Examples of a weakened industrial base from the report:

  • There currently exists only one domestic source of ammonium perchlorate, a chemical widely used in DoD propulsion systems. Foreign sources exists, but maintaining a domestic capability is critical to national security.
  • filed for bankruptcy, citing a decline in the military and commercial helicopter market. Without a qualified source for these castings, the program will face delays, impeding the DoD’s ability to field heavy lift support for Marine Corps expeditionary forces.
  • Domestic printed circuit board manufacturing struggles to compete in the global marketplace. Since 2000, the U.S. has seen a 70% decline in its share of global production. Today, Asia produces 90% of worldwide printed circuit boards, and half that production occurs in China. As a result, only one of the top 20 worldwide printed circuit board manufacturers is U.S.-based. With the migration of advanced printed circuit board manufacturing offshore, DoD risks losing visibility into the manufacturing provenance of its electronics.
  • ASZM-TEDA1 impregnated carbon, a defense-unique material provided by a single qualified source, is subject to a single-point-of-failure and demonstrates a capacity constrained supply markets. A lack of competition with other potential sources precludes assurances for best quality and price. While ASZM-TEDA1 is used in 72 DoD chemical, biological, and nuclear filtration systems, the current sourcing arrangements cannot keep pace with demand.

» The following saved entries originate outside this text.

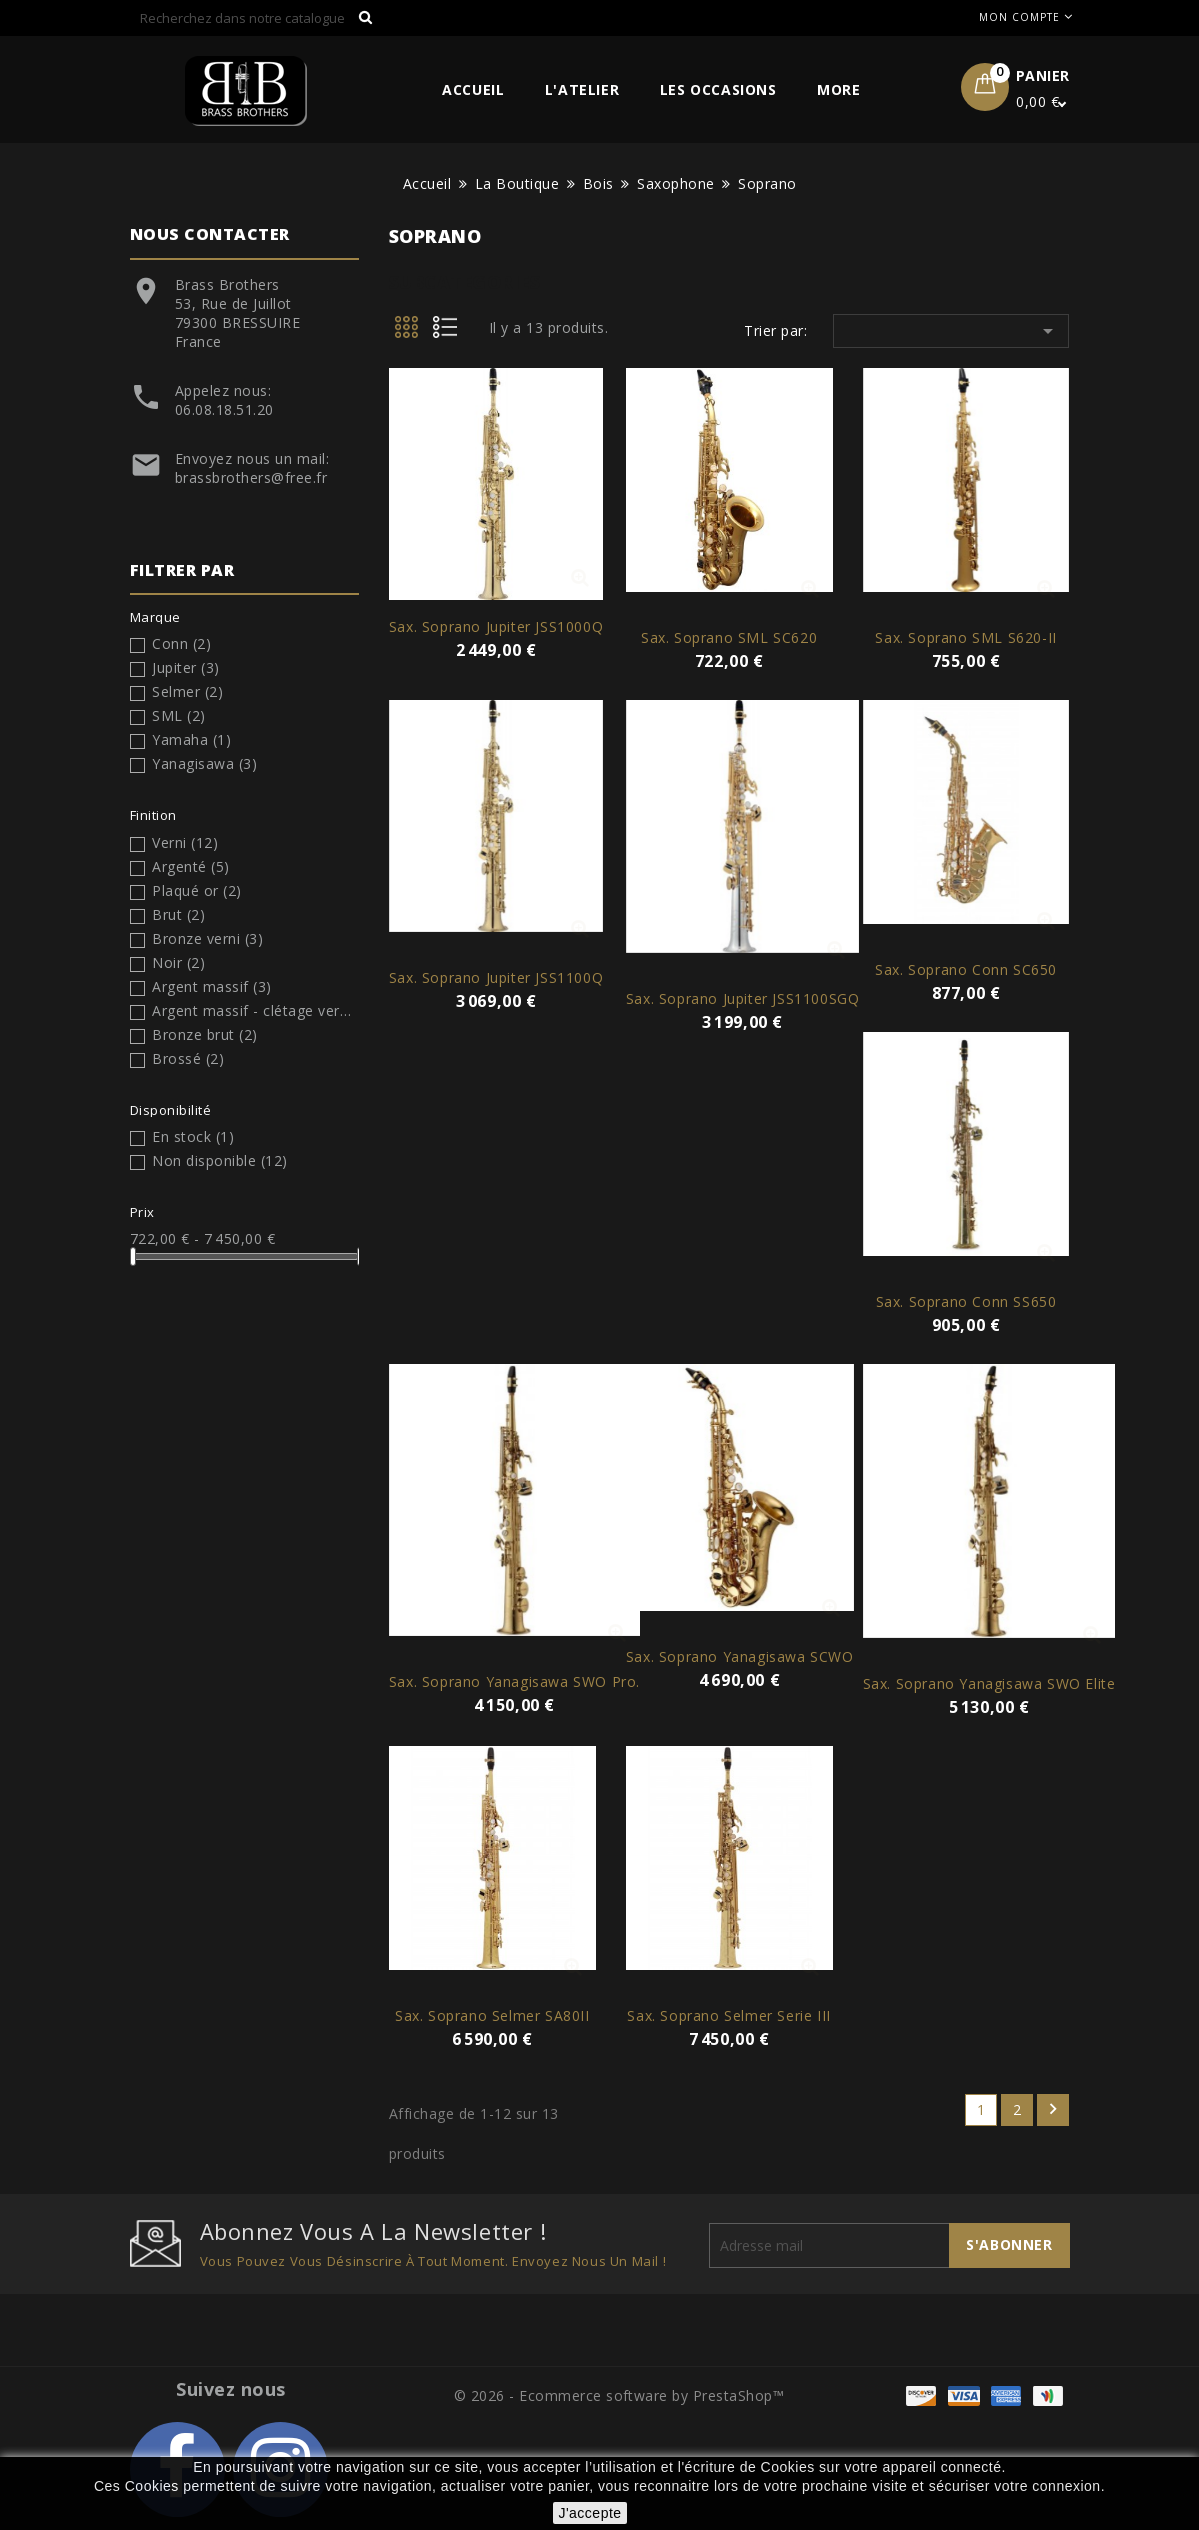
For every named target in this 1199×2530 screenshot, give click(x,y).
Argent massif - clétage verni (251, 1010)
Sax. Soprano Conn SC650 (966, 969)
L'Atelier (582, 89)
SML (179, 715)
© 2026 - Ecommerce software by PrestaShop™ (619, 2395)
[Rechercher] (257, 18)
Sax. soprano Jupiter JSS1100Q (496, 977)
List (452, 333)
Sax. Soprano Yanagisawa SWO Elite (989, 1683)
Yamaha (191, 739)
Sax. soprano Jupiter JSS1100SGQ (743, 998)
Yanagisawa (204, 763)
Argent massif (212, 986)
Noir (178, 962)
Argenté (191, 866)
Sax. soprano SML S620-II (965, 637)
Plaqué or (197, 890)
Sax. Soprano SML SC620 (729, 637)
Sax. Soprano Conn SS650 (966, 1301)
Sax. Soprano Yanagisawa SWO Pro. (514, 1681)
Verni (185, 842)
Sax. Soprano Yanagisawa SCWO (740, 1656)
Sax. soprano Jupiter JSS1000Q (496, 626)
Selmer (187, 691)
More (838, 89)
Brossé (188, 1058)
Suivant (1053, 2109)
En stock (193, 1136)
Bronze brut (205, 1034)
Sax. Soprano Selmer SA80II (492, 2015)
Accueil (473, 89)
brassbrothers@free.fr (251, 477)
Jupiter (186, 667)
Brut (178, 914)
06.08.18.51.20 (224, 409)
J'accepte (589, 2513)
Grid (408, 333)
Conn (181, 643)
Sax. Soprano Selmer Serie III (728, 2015)
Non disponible (220, 1160)
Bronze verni (207, 938)
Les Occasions (718, 89)
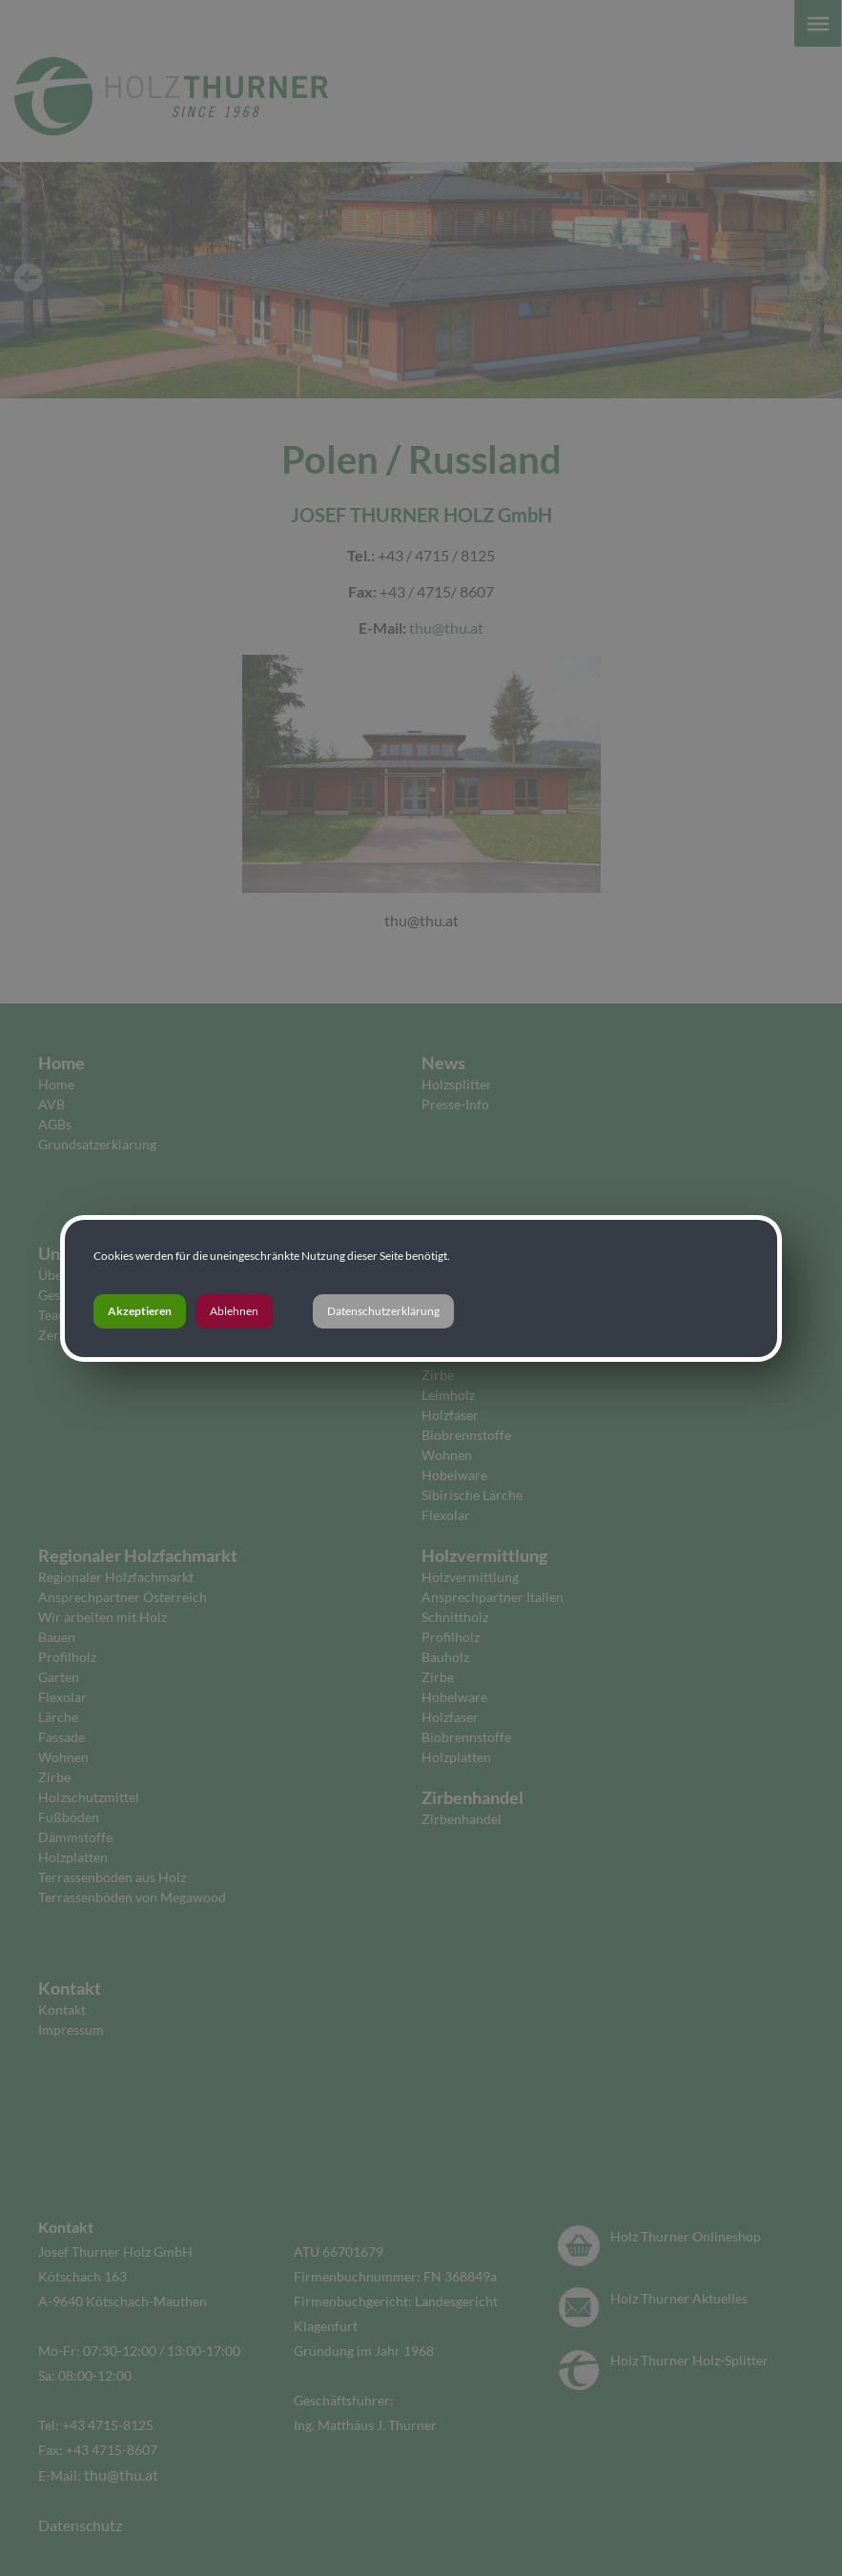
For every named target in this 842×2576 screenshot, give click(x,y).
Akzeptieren (140, 1311)
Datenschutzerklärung (383, 1311)
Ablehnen (234, 1311)
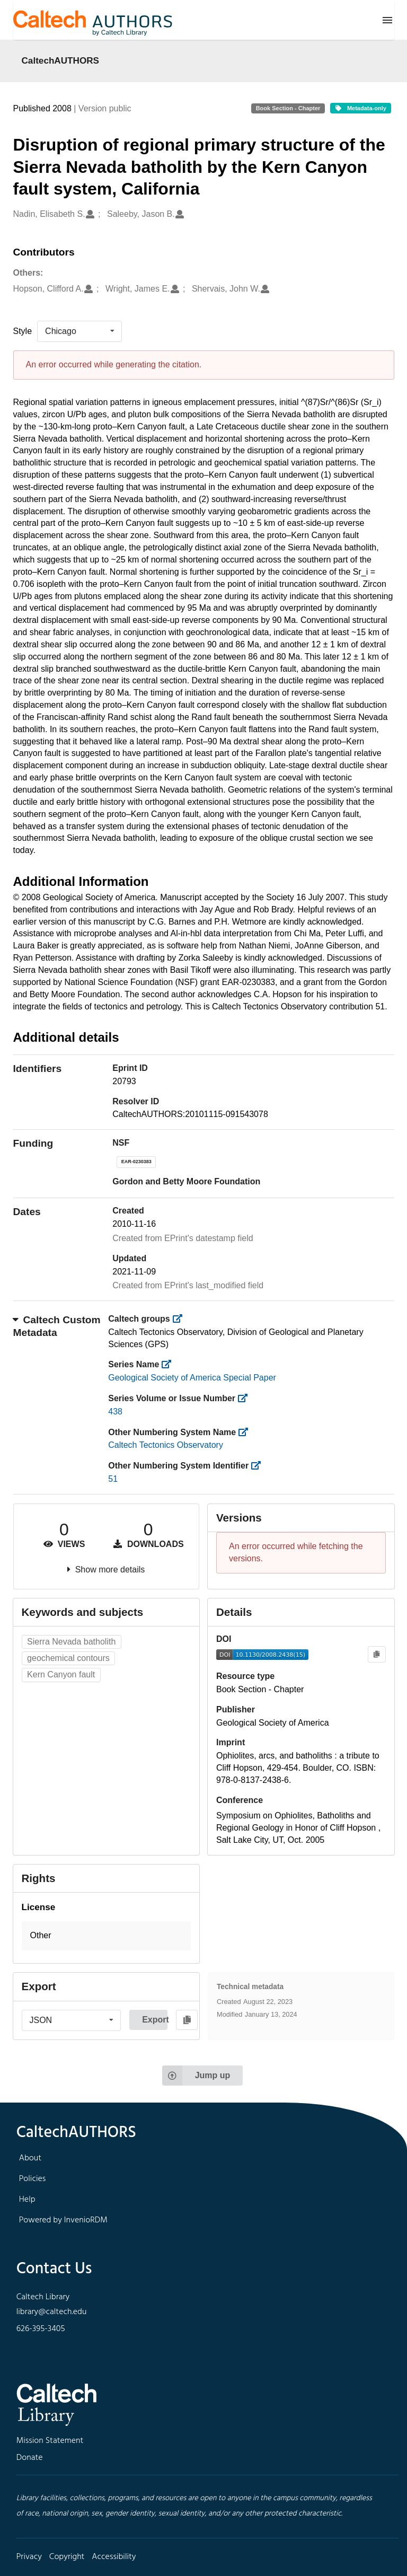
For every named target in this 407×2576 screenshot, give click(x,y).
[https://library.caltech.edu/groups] (180, 1318)
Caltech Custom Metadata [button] (57, 1326)
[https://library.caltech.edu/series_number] (245, 1398)
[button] (106, 1935)
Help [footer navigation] (27, 2199)
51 (113, 1478)
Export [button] (154, 2019)
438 (115, 1411)
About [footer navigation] (30, 2158)
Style (22, 331)
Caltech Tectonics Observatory (165, 1444)
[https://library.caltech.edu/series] (170, 1364)
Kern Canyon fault (61, 1674)
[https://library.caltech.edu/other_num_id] (259, 1465)
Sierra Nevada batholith (71, 1641)
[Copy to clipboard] (376, 1654)
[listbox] (79, 331)
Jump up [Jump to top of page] (196, 2075)
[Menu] (387, 20)
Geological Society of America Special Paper (192, 1377)
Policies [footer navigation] (32, 2179)
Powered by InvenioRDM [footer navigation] (63, 2220)
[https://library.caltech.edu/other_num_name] (246, 1432)
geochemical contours (68, 1658)
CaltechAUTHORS (61, 60)
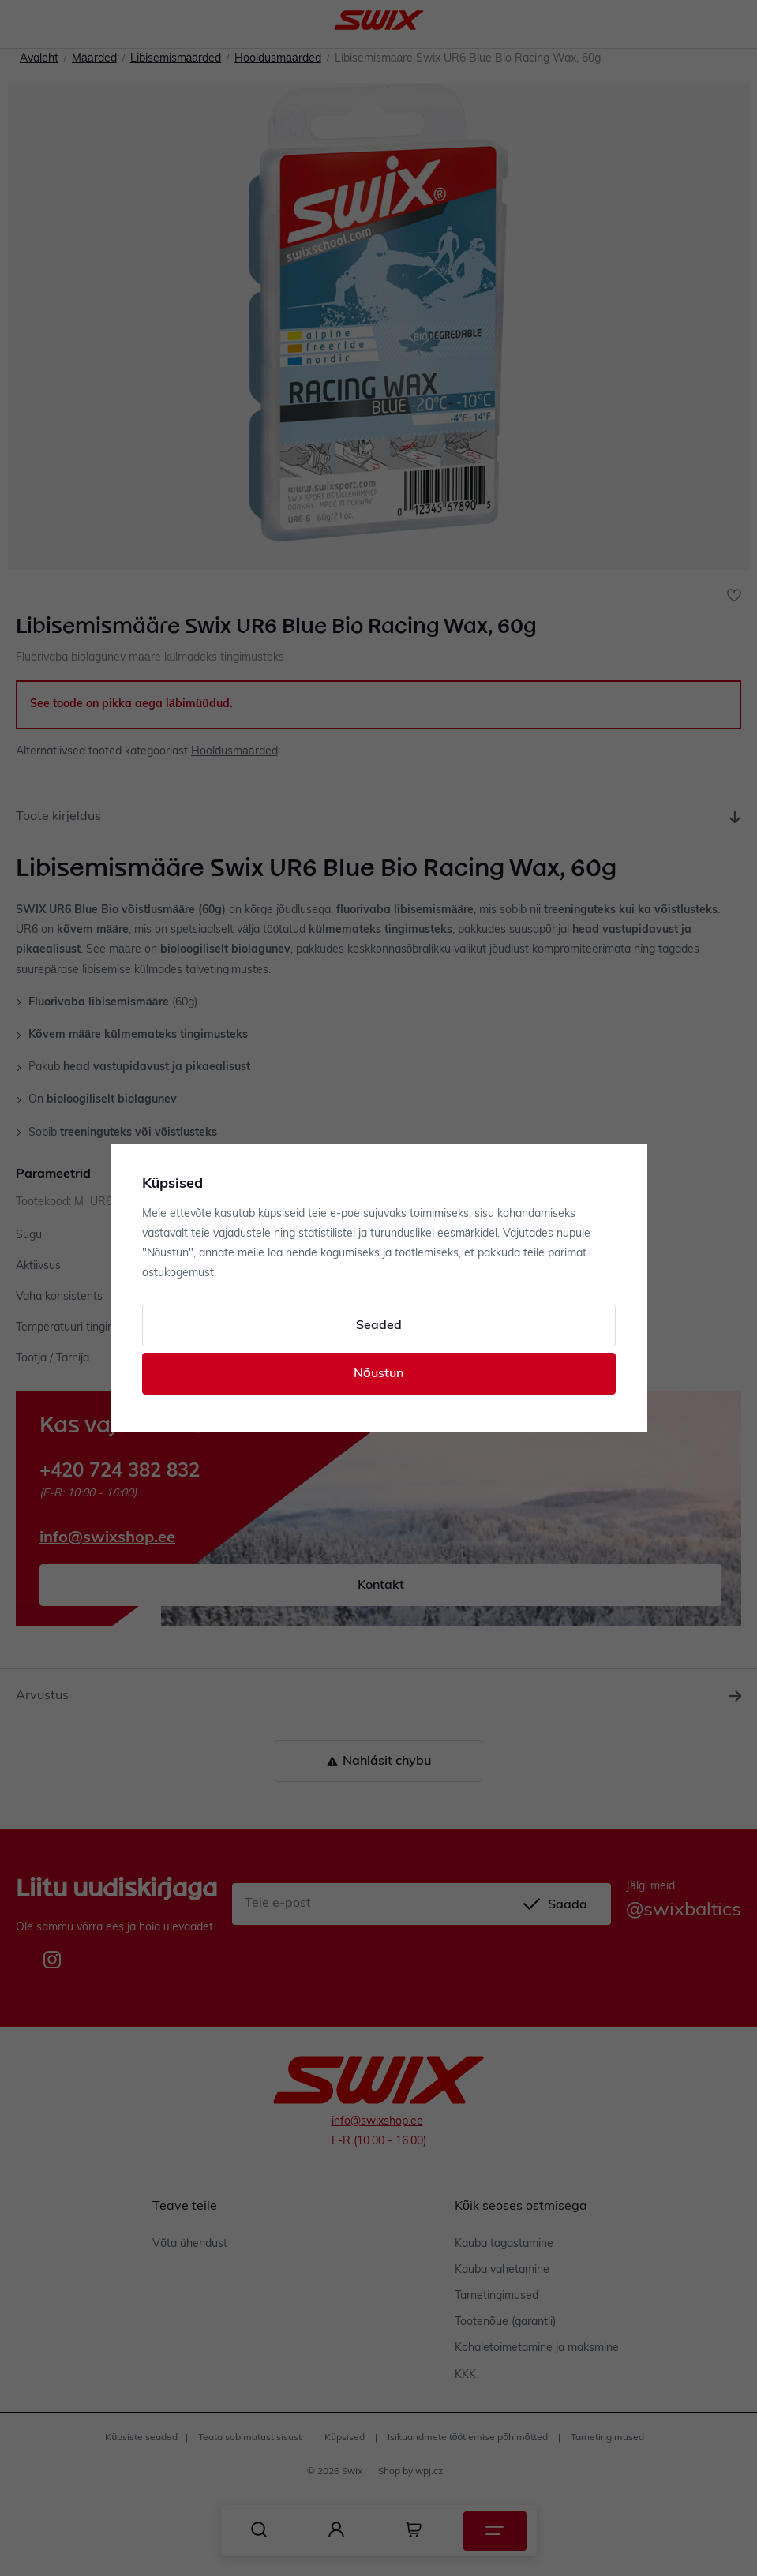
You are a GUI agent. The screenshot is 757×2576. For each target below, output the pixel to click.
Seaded (379, 1326)
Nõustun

  • The high operational tempo of the Navy in recent years, along with a lack of steady funding for maintenance and modernization, has resulted in a backlog of repair work across the nuclear and non-nuclear fleet. Coupled with increases in new ship construction, many suppliers are experiencing a shortfall in their capacity to perform work and manufacture products.
  • U.S. military “night vision” systems are enabled by an image intensifier tube, a vacuum sealed tube that amplifies a low light-level scene to observable levels. The U.S. is reliant on a German supplier for the image intensifier tube core glass, a DoD-unique product with low demand compared to commercial glass production. While the German supplier manufactures the core glass in batches every few years to replenish a U.S. buffer stock, we still lack a domestic supplier, creating vulnerability in the night vision supply chain.
  • In 2017, a semiconductor chip foundry used in a voltage control switch (used in all DoD missiles systems) was purchased by another foundry. A 5th-tier supplier, the voltage control switch company notified its next tier customer of the foundry closing and received an end-of-life buy order for what was considered enough supply to allow time to qualify a replacement voltage control switch. DoD was not informed of the issue or consulted on the end-of-life quantity until the opportunity to stockpile had passed, at which point it became evident that the end-of-life buy, intended to last 3-5 years, would only last 6 months, putting U.S. missile systems at risk.